Yep, sounds to be a good technic, because projections on a low mesh surface, will give indents, bumps, omg, nightmares!
I think that the mesh has been subdivided too, but it doesnt take the value of the work, its a tool...And offcourse, that is a thing that you do when you have a CAD mesh, when you are certain that the things are in place, heheh, wonder if he needed to fix anything now, would be a disaster...
BTW, great work dude, very clean
this might be VERY heavy, how do you plan to render with Vray? Here, I rendered things with 4kk, or more, with lower resolution maps, are you running 64bit sistem? to handle the 8GB there? OMG, dream, haha
Cya
when you are certain that the things are in place, heheh, wonder if he needed to fix anything now, would be a disaster...
Dont have to be! if u are modeling it that way u almost always keeps history in ur modeling! such as poly modifier stacked upon each other so that way u always can go back to the verry first bit of modeling. The only downside is that the poly modifier has less editble options than in a normal one.
dont know man...
I used ST, that is more near to maya than max...

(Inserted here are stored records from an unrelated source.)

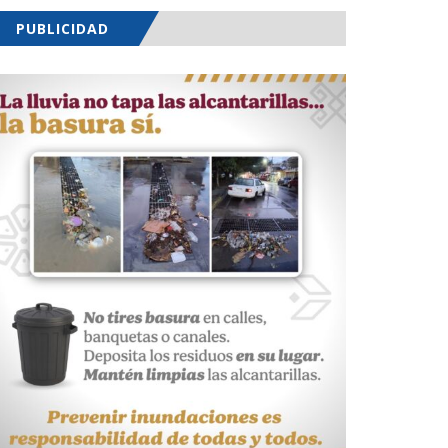
PUBLICIDAD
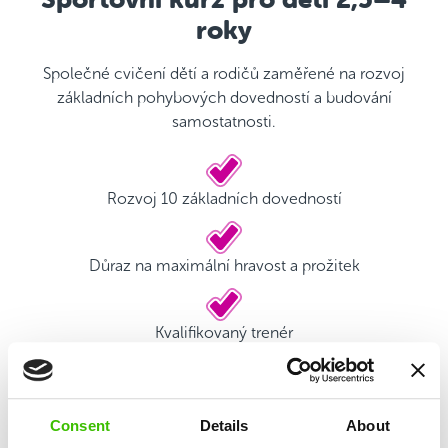
roky
Společné cvičení dětí a rodičů zaměřené na rozvoj
základních pohybových dovedností a budování
samostatnosti.
Rozvoj 10 základních dovedností
Důraz na maximální hravost a prožitek
Kvalifikovaný trenér
Hrací plán s motivačními samolepkami
Consent
Details
About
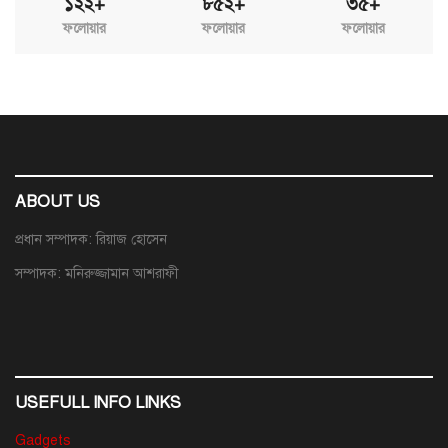
১২২+
৮৫২+
৩৫+
ফলোয়ার
ফলোয়ার
ফলোয়ার
ABOUT US
প্রধান সম্পাদক: রিয়াজ হোসেন
সম্পাদক: মনিরুজ্জামান আশরাফী
USEFULL INFO LINKS
Gadgets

The history may be apliable when you just toggle subdivision... But if he edits the mesh after the iteration 1, then, if he moves back, will lose these edits, if not, tell me, I will move to maya :P
Wait sesim, so you can model a normal mesh (poly by ploy), then add a 1 iter
turbosmooth, then apply on the stack a editable poly, and still work on it
with the 1 iteration mesh? what happens if i do cuts\chamfers or other stuff
and then move back to the original poly draggin mesh? i dont hink thats
possible >_> if yes that'd be very convenient.
lookdown - "ok", in that case I think a better way of doing it would be the way I explained. Building that poly by poly seems very inefficient. And why can't element answer this himself?
Regarding the stack in max or history in maya, changing the vertex indecies/order by splitting or welding will mess up the result. Tweaking positions of vertices will be ok though.
haha, no, its not poly by poly, well, if you are a mathematic algoritm, then, you apply...
haha, well, these speculations are the scent of a forum, where we discuss, aint that great?